There are 5 people who do NOT play games. There are 5 people to play BACKGAMMON and CHECKERS and CHESS. There are 3 people to play BACKGAMMON and CHECKERS. There are 2 people to play BACKGAMMON and CHESS. 1 person would play CHESS and CHECKERS.

Altogether there are 21 students to play BACKGAMMON or CHESS.

There are 24 students who would play CHECKERS or CHESS.

There are 26 students who would play CHECKERS or BACKGAMMON.

Find how many only play BACKGAMMON? How many only play CHECKERS? How many only play CHESS? How many students were in the study hall?

Plan

Use a Venn Diagram to show the known students. Use guess and check to balance the numbers.

Solve

The Venn Diagram uses circles to show the numbers of students who participate in more than one game. The students who do not participate are outside the diagram. These are the numbers 1, 2, 3, 5 and 5 from the information above.

The numbers in the overlapping parts of the circle, 1+ 2 + 3 + 5 = 11, is the number of students who said they would play 2 or more games. Therefore, each 2 circles share 11 students.

From the data given, there are 21 students to play BACKGAMMON or CHESS. Since they share 11, that leaves 10 to be divided between BACKGAMMON and CHESS. There are 24 students who would play CHECKERS or CHESS, that leaves 13 to be divided between CHECKERS and CHESS. There are 26 students who would play CHECKERS or BACKGAMMON, that leaves 15 to be divided between CHECKERS and BACKGAMMON.

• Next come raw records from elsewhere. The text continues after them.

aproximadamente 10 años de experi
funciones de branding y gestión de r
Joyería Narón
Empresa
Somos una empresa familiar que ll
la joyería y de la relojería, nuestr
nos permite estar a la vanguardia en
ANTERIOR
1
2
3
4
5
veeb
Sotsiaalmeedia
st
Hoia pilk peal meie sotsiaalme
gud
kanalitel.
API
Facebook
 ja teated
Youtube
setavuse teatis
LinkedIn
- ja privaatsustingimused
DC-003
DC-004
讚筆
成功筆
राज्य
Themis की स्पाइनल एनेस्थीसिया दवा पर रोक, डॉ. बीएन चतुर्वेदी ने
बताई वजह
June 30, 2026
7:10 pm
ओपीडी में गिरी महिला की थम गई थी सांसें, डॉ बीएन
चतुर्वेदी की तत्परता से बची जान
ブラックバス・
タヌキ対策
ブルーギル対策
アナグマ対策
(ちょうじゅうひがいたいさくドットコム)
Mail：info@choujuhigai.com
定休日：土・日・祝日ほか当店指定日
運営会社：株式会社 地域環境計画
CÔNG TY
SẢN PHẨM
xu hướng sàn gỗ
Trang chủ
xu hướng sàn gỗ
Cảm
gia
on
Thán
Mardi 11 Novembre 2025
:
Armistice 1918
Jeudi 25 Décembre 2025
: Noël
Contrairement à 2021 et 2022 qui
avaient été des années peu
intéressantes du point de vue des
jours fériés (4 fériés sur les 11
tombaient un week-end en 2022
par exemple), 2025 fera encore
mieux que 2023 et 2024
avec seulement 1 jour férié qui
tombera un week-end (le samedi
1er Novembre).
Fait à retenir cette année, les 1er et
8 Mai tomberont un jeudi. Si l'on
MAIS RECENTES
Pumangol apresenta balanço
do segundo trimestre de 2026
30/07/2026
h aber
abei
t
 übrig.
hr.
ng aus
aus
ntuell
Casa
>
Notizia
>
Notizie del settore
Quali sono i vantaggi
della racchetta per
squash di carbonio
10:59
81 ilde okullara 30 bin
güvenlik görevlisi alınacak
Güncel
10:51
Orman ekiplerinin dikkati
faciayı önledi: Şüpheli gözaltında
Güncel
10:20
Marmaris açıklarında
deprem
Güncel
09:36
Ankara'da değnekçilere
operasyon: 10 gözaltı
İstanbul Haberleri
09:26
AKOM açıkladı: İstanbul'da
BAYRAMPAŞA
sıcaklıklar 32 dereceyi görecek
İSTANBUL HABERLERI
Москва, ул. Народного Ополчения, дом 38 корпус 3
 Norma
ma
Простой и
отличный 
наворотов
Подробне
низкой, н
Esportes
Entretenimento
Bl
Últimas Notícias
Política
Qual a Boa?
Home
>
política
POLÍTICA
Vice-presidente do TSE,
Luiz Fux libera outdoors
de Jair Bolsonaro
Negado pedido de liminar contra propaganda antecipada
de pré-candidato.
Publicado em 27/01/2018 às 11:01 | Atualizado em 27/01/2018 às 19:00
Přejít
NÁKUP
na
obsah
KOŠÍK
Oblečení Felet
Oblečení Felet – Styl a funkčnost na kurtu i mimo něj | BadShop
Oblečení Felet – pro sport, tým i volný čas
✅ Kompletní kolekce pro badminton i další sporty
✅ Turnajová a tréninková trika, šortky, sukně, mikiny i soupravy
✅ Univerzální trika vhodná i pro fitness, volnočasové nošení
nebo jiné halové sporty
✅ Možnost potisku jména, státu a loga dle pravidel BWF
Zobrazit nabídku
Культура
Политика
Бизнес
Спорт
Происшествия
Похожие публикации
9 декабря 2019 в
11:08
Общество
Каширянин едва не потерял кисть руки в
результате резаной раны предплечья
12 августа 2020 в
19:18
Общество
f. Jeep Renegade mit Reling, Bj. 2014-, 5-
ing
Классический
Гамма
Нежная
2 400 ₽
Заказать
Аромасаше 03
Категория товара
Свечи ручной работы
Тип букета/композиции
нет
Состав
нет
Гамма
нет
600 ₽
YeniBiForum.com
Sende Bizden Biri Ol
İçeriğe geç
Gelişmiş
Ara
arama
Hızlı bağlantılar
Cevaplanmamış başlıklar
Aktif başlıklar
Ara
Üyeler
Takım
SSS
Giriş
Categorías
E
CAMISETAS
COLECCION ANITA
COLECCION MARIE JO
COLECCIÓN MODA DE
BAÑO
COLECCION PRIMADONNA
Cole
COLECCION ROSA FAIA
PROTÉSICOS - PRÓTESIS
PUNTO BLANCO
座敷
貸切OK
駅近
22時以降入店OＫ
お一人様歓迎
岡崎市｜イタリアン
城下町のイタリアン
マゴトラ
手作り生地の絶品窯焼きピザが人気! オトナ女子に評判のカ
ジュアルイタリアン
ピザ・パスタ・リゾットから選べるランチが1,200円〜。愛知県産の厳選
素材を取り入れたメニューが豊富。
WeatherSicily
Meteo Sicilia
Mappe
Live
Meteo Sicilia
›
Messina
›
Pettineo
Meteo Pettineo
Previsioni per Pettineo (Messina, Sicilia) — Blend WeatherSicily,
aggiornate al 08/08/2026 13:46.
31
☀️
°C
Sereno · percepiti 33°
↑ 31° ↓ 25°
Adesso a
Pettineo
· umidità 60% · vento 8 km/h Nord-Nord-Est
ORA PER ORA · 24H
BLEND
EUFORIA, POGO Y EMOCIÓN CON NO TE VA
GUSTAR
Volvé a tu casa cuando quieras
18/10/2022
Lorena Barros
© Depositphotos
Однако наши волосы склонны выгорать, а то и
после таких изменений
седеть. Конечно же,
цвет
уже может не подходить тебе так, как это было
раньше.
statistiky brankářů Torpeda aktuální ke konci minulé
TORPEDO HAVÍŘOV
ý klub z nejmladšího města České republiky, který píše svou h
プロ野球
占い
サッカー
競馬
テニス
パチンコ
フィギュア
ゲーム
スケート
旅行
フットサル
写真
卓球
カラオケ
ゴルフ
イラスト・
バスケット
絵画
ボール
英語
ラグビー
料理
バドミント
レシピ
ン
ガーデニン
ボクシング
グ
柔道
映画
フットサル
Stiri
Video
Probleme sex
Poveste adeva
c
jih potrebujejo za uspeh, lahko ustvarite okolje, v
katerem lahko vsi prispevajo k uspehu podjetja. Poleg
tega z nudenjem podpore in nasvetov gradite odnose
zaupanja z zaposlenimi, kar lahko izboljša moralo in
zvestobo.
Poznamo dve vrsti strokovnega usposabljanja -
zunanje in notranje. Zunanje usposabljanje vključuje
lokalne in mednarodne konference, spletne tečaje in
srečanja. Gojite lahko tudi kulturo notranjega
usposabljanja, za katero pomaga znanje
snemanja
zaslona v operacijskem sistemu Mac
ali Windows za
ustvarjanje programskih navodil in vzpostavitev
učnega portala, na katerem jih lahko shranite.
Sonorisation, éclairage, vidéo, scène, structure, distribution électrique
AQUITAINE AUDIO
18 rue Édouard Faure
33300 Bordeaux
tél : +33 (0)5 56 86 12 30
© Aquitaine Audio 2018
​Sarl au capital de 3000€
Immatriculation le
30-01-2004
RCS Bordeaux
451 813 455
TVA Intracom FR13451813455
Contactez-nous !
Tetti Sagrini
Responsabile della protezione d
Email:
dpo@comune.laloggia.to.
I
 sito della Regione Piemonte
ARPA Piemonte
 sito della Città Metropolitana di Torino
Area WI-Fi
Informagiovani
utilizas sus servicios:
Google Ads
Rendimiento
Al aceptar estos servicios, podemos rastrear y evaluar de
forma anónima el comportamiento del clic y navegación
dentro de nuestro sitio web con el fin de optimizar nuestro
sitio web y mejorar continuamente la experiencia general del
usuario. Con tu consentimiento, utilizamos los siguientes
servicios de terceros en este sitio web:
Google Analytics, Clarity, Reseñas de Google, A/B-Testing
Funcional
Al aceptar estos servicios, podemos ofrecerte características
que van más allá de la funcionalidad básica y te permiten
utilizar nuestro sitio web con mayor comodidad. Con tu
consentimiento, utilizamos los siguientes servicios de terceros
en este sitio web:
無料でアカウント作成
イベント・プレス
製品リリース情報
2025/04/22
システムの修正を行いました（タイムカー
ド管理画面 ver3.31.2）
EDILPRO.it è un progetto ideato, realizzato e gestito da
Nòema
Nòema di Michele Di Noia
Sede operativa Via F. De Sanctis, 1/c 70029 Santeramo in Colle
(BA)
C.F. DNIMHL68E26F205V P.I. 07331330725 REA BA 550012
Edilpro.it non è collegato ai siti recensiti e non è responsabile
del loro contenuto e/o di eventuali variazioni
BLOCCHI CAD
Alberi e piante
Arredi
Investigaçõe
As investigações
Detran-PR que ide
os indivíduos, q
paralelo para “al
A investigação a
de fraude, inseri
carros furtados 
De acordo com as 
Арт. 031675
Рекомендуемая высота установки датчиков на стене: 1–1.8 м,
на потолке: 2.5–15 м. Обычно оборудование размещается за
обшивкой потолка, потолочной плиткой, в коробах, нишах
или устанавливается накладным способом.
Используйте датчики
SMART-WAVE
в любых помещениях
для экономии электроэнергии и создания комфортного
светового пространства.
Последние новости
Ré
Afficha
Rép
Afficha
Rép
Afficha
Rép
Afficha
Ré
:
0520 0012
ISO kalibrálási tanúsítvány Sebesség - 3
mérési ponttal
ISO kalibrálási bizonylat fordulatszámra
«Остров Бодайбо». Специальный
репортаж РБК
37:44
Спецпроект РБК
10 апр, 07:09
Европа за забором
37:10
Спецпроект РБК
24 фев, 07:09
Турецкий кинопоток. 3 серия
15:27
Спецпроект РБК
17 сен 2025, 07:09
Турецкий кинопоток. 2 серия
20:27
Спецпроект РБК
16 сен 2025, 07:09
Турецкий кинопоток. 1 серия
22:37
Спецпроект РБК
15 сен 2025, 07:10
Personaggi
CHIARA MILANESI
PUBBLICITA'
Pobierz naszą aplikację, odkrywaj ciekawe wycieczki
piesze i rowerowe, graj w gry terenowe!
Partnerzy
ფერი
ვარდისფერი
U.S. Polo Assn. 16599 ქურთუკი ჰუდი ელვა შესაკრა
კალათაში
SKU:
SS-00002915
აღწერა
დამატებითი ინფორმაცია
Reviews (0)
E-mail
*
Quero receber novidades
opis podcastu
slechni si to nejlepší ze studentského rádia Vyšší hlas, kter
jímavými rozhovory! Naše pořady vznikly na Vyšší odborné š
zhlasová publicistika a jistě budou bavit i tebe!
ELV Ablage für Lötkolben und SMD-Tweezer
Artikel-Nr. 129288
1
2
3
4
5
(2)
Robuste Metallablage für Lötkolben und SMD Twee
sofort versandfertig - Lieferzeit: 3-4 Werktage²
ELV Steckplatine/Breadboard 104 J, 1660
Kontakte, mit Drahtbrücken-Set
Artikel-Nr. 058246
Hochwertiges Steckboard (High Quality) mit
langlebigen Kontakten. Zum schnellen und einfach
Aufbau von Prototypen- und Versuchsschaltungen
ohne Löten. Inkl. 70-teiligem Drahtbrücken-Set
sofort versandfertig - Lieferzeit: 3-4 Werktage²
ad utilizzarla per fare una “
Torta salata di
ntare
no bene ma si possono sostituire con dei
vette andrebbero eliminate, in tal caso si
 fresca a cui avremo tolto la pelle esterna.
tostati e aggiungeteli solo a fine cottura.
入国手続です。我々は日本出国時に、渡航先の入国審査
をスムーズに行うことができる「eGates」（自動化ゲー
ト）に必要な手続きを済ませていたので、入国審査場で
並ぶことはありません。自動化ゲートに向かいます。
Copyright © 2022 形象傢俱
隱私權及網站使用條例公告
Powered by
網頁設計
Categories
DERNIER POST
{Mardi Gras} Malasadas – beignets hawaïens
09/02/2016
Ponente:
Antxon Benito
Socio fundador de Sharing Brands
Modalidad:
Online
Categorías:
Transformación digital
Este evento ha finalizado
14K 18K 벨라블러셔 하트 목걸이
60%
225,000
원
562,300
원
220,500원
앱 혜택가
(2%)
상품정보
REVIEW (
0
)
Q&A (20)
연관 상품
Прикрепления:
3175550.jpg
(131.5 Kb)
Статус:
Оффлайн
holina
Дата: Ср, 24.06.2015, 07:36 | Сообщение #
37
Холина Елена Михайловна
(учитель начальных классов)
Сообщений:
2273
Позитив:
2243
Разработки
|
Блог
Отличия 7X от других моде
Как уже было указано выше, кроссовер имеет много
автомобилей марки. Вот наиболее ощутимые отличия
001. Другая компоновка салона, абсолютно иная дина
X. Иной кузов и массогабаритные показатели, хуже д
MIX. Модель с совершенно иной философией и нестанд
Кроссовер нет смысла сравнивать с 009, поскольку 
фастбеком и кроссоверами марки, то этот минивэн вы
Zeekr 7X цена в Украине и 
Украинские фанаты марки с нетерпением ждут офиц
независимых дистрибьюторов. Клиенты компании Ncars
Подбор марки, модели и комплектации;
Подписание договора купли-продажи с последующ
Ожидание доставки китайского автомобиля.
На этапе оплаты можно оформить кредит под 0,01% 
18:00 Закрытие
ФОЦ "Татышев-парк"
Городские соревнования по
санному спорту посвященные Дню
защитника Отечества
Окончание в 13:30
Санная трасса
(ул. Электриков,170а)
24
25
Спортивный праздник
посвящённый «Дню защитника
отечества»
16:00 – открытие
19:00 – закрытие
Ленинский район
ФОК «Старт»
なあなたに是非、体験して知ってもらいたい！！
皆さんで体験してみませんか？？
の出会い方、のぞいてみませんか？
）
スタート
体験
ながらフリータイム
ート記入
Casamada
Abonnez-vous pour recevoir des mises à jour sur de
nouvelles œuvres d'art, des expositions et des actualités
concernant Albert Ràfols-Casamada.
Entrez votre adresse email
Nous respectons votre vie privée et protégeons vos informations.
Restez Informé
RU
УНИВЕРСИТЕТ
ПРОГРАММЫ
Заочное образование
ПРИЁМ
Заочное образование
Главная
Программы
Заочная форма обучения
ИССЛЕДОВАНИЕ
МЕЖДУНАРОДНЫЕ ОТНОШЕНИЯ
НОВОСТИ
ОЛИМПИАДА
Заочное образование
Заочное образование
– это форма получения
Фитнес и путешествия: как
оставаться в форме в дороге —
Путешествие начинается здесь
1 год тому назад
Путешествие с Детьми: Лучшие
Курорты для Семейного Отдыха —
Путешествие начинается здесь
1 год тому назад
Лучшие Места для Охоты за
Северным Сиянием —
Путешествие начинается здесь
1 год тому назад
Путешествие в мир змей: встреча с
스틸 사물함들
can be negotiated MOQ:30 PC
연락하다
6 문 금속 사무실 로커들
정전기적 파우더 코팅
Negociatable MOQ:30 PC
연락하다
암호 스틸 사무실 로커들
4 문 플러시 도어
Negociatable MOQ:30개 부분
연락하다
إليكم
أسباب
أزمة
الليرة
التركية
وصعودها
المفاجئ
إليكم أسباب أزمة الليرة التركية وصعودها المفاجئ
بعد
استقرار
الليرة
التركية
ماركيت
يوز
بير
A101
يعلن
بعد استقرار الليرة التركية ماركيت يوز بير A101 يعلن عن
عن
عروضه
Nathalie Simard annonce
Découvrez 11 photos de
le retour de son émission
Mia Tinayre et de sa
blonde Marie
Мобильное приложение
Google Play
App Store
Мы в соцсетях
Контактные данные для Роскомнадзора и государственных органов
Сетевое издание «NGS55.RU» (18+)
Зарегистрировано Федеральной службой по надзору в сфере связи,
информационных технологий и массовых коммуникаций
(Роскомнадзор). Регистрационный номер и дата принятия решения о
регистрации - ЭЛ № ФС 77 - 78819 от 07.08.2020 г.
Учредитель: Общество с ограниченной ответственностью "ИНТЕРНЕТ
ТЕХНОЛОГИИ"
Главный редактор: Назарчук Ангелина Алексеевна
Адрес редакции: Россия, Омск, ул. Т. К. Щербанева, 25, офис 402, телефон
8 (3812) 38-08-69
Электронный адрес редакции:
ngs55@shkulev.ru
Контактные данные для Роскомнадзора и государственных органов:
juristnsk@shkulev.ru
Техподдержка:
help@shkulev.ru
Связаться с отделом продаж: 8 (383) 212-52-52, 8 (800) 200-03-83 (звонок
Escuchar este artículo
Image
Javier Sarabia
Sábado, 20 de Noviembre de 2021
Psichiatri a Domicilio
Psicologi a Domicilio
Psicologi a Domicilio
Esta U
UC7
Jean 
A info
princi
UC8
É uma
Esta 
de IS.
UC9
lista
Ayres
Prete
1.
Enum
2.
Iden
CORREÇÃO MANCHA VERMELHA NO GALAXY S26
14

From the diagram, there are 6 students who only play backgammon, 9 who only play checkers and 4 who only play chess. Adding 11 (the ones who play more than one game) + 6 + 4 + 9 + 5(the ones who did not play any games) gives a total of 35 students in study hall.

Examine

The diagram and guess and check method gives a reasonable answer of 35 total students for a study hall. All of the conditions are met.